Records contained in a dataset
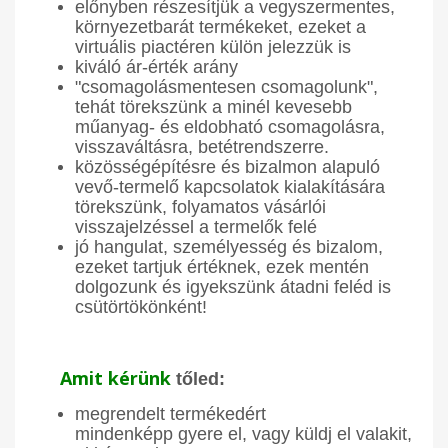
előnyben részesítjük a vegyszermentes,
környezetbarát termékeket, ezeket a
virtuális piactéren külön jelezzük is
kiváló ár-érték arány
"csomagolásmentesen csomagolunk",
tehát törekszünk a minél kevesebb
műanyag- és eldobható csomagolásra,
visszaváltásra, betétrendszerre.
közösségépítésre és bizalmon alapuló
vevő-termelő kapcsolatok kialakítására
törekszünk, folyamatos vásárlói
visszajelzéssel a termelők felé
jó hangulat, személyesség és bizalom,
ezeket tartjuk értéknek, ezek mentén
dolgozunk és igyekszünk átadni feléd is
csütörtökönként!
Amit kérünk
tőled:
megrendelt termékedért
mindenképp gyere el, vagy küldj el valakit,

* * *

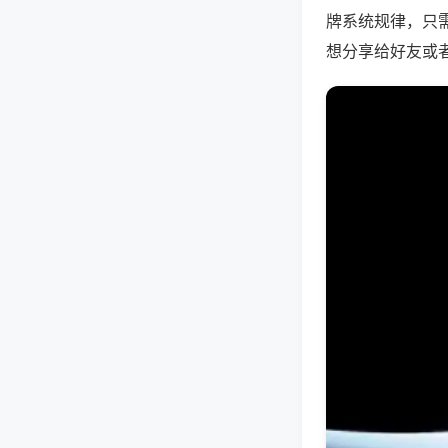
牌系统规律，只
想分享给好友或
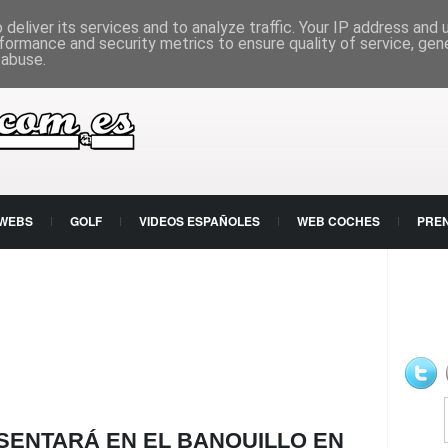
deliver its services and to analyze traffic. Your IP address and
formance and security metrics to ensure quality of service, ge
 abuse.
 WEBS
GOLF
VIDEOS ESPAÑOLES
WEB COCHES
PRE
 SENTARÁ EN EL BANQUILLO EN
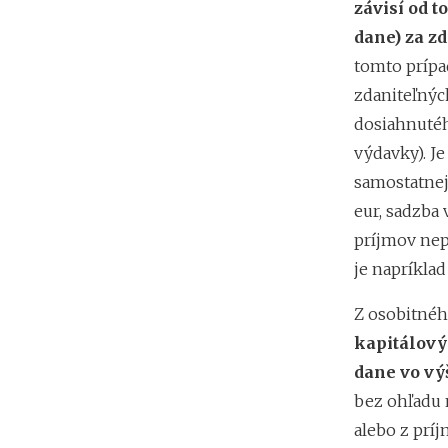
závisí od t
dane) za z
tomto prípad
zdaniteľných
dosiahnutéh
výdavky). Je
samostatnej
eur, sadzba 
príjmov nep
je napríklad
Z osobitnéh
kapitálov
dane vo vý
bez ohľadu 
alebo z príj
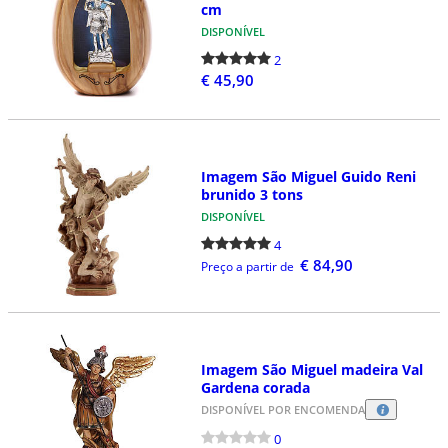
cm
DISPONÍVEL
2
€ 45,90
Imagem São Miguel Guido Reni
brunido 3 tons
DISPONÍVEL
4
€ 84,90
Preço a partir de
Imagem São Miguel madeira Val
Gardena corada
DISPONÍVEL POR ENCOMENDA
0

* [WHAT THE TASK ASKS] Find every line in the records that uses the string "ezeket", then copy it.

* [ANSWER TO THIS PROBLEM]
környezetbarát termékeket, ezeket a
ezeket tartjuk értéknek, ezek mentén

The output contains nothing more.